What to do: A verbatim copy of the listing is needed; pictures are to be left out.

··········

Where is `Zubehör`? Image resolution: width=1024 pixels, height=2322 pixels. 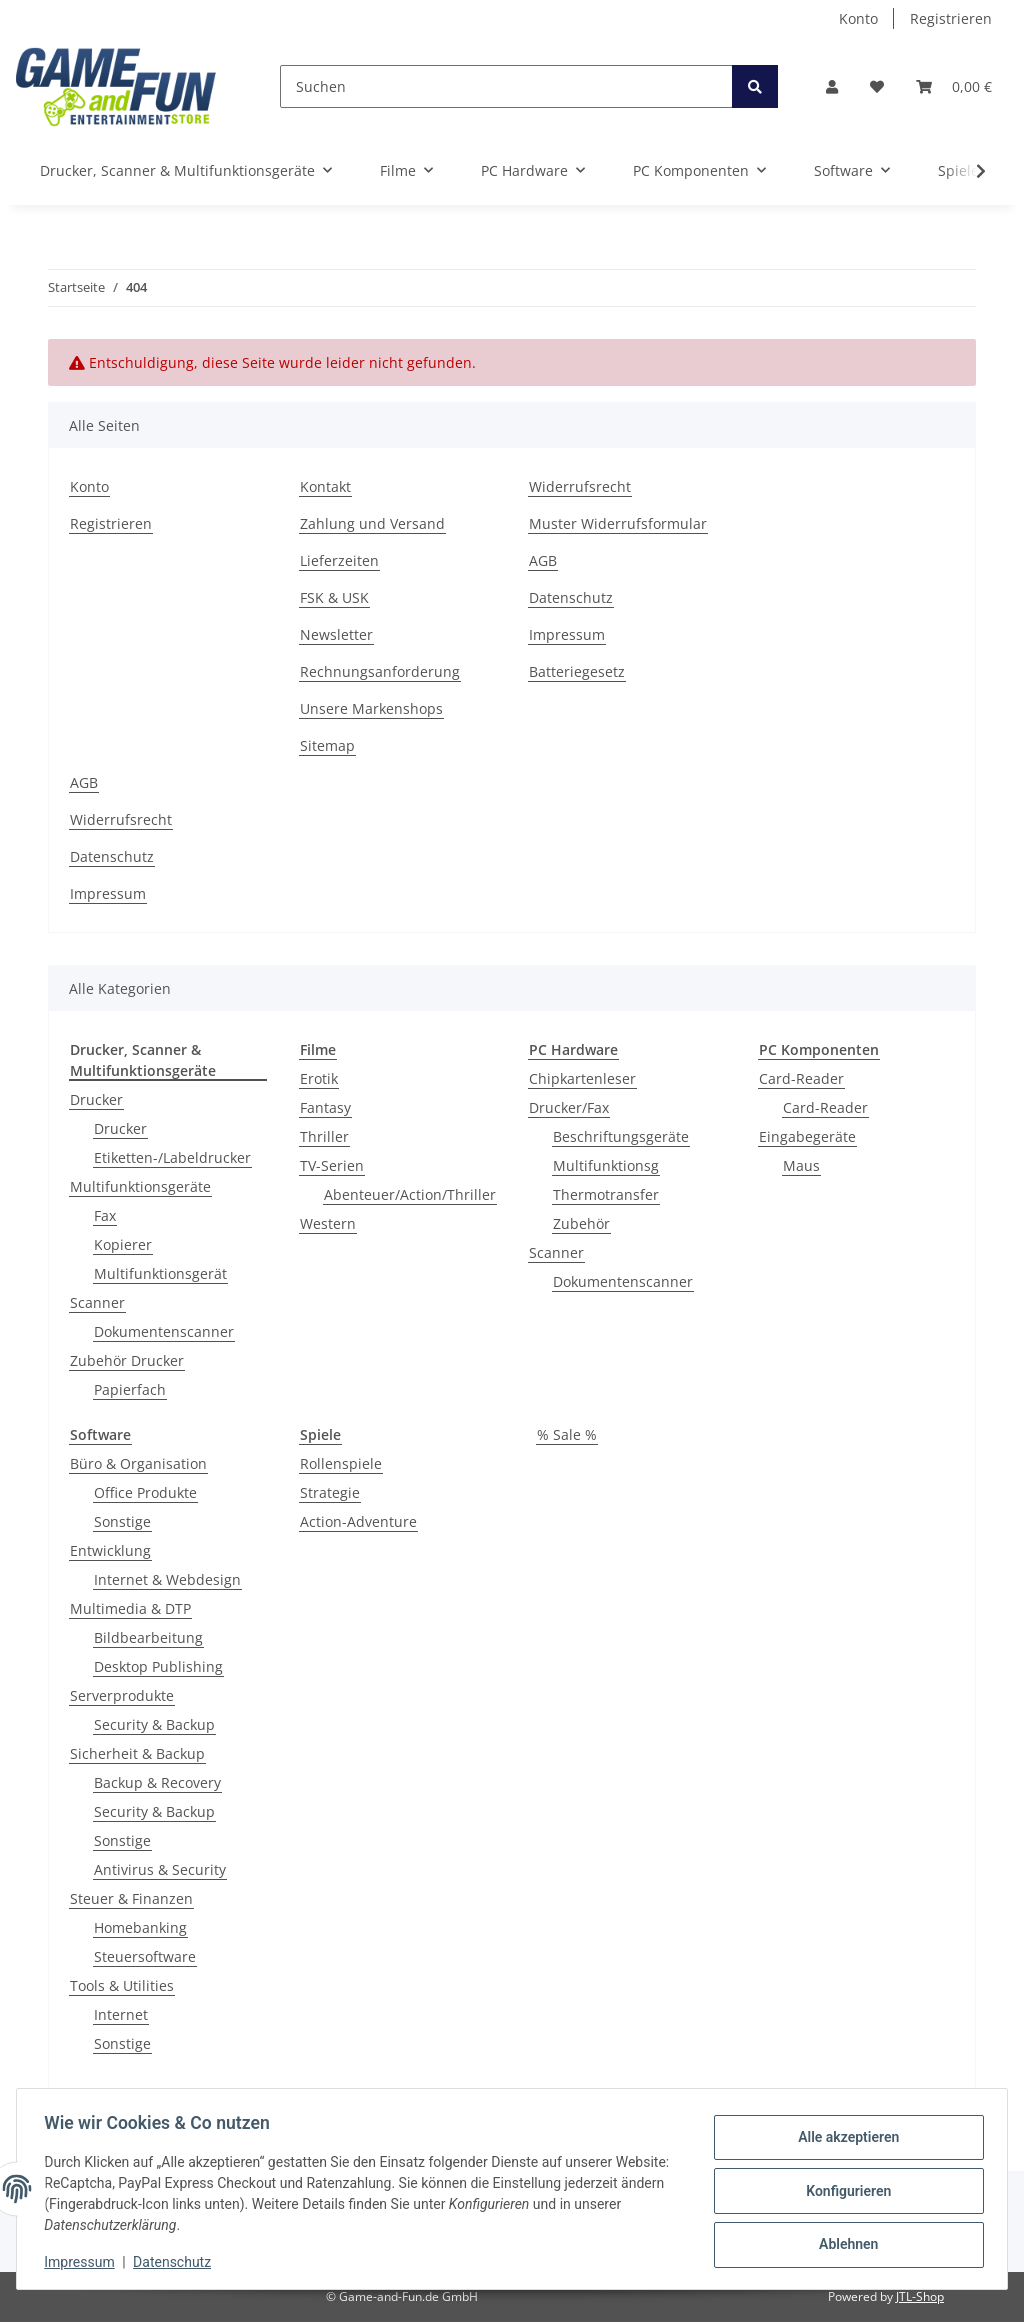
Zubehör is located at coordinates (581, 1223).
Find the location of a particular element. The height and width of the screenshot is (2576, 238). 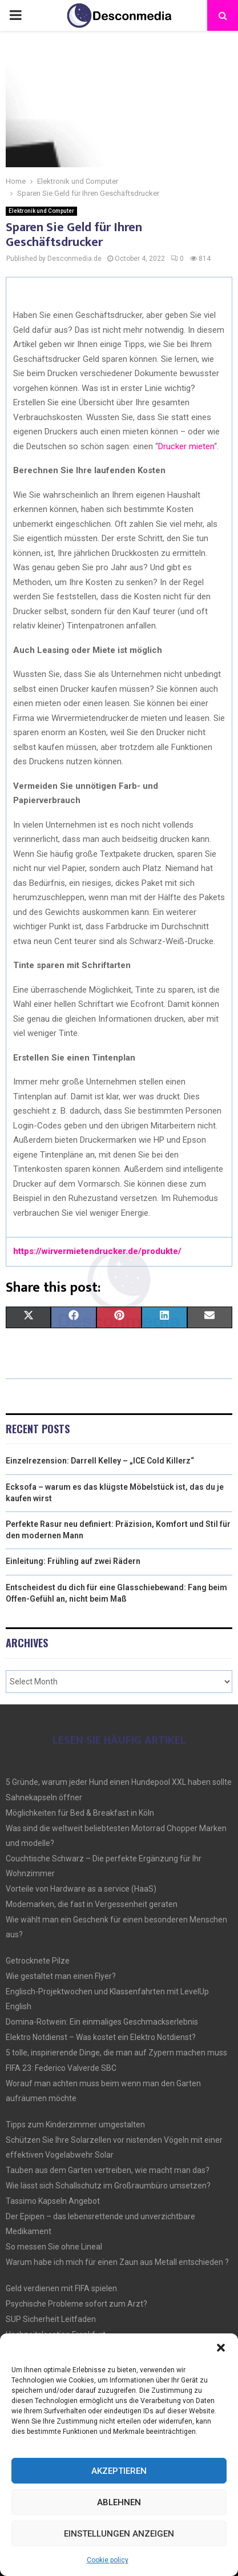

5 Gründe, warum jeder Hund einen Hundepool XXL haben sollte is located at coordinates (119, 1782).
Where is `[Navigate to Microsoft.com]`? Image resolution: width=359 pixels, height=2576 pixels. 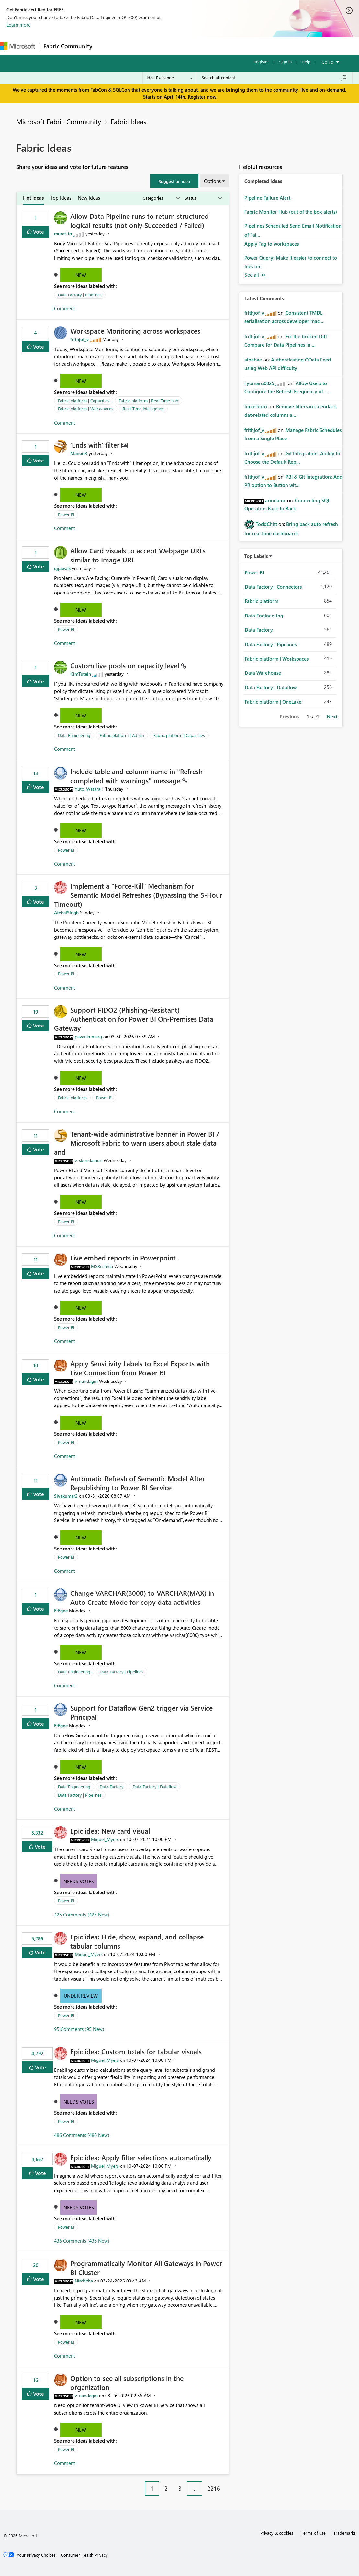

··········

Response to this exercise:
Where is `Zubehör`? Image resolution: width=1024 pixels, height=2322 pixels. 
Zubehör is located at coordinates (581, 1223).
Find the location of a particular element. The height and width of the screenshot is (2576, 238). 

5 Gründe, warum jeder Hund einen Hundepool XXL haben sollte is located at coordinates (119, 1782).
Where is `[Navigate to Microsoft.com]`? Image resolution: width=359 pixels, height=2576 pixels. 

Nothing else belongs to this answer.